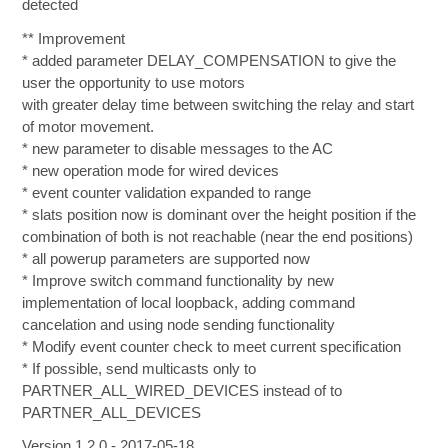
detected
** Improvement
* added parameter DELAY_COMPENSATION to give the
user the opportunity to use motors
with greater delay time between switching the relay and start
of motor movement.
* new parameter to disable messages to the AC
* new operation mode for wired devices
* event counter validation expanded to range
* slats position now is dominant over the height position if the
combination of both is not reachable (near the end positions)
* all powerup parameters are supported now
* Improve switch command functionality by new
implementation of local loopback, adding command
cancelation and using node sending functionality
* Modify event counter check to meet current specification
* If possible, send multicasts only to
PARTNER_ALL_WIRED_DEVICES instead of to
PARTNER_ALL_DEVICES
Version 1.2.0 - 2017-05-18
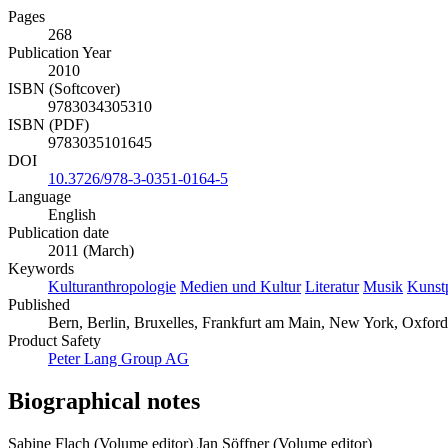
Pages
268
Publication Year
2010
ISBN (Softcover)
9783034305310
ISBN (PDF)
9783035101645
DOI
10.3726/978-3-0351-0164-5
Language
English
Publication date
2011 (March)
Keywords
Kulturanthropologie
Medien und Kultur
Literatur
Musik
Kunst
Published
Bern, Berlin, Bruxelles, Frankfurt am Main, New York, Oxford,
Product Safety
Peter Lang Group AG
Biographical notes
Sabine Flach (Volume editor)
Jan Söffner (Volume editor)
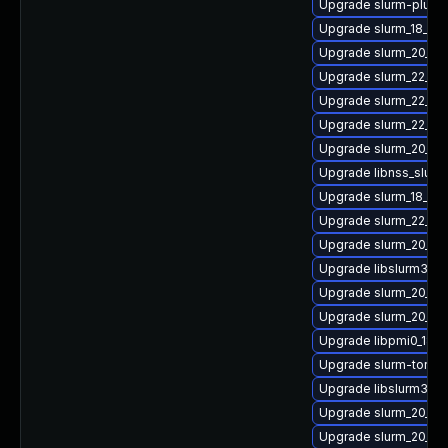
Upgrade slurm-plugi
Upgrade slurm_18_08
Upgrade slurm_20_11
Upgrade slurm_22_05-
Upgrade slurm_22_05
Upgrade slurm_22_05
Upgrade slurm_20_02
Upgrade libnss_slurm
Upgrade slurm_18_0
Upgrade slurm_22_0
Upgrade slurm_20_11-
Upgrade libslurm33
Upgrade slurm_20_11
Upgrade slurm_20_11-
Upgrade libpmi0_18_0
Upgrade slurm-torqu
Upgrade libslurm38
Upgrade slurm_20_11
Upgrade slurm_20_02-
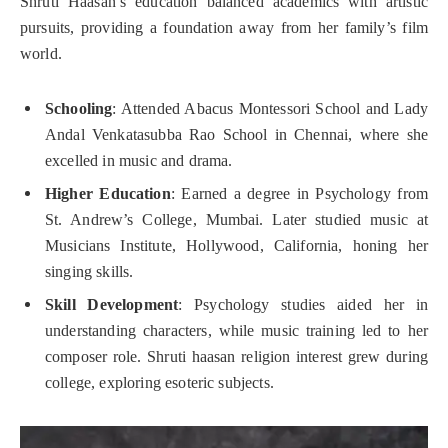
Shruti Haasan’s education balanced academics with artistic
pursuits, providing a foundation away from her family’s film
world.
Schooling
: Attended Abacus Montessori School and Lady
Andal Venkatasubba Rao School in Chennai, where she
excelled in music and drama.
Higher Education
: Earned a degree in Psychology from
St. Andrew’s College, Mumbai. Later studied music at
Musicians Institute, Hollywood, California, honing her
singing skills.
Skill Development
: Psychology studies aided her in
understanding characters, while music training led to her
composer role. Shruti haasan religion interest grew during
college, exploring esoteric subjects.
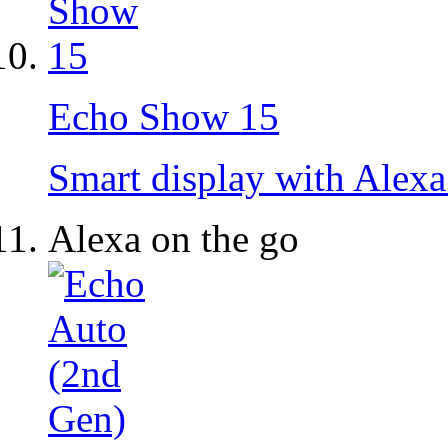
Echo Show 15
Smart display with Alexa
Alexa on the go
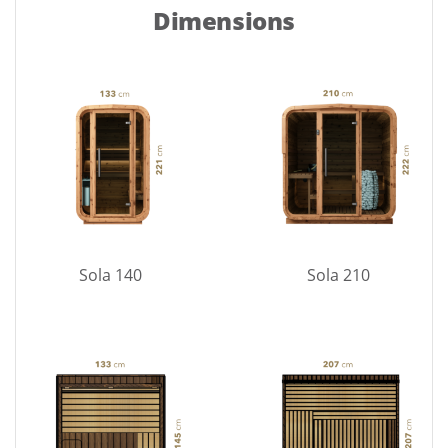
Dimensions
Sola 140
Sola 210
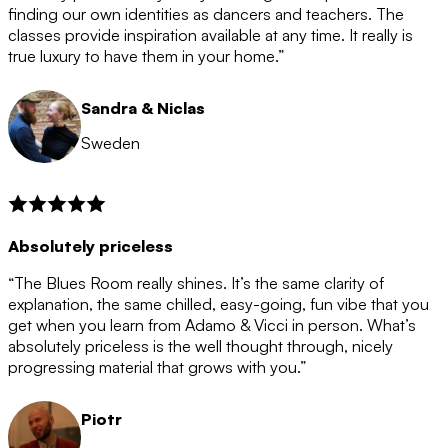
after the 12 month period has finished. When your
finding our own identities as dancers and teachers. The
membership is coming to an end we will contact you to
classes provide inspiration available at any time. It really is
let you know. If you do not choose to cancel then your
true luxury to have them in your home.”
membership will automatically be renewed for another
12 months.
Sandra & Niclas
Sweden
Absolutely priceless
“The Blues Room really shines. It’s the same clarity of
explanation, the same chilled, easy-going, fun vibe that you
get when you learn from Adamo & Vicci in person. What’s
absolutely priceless is the well thought through, nicely
progressing material that grows with you.”
Piotr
================================
Assignment:
In the material above, find every line that has the string "time" and pull those lines out.

Output for this exercise:
with greater delay time between switching the relay and start
classes provide inspiration available at any time. It really is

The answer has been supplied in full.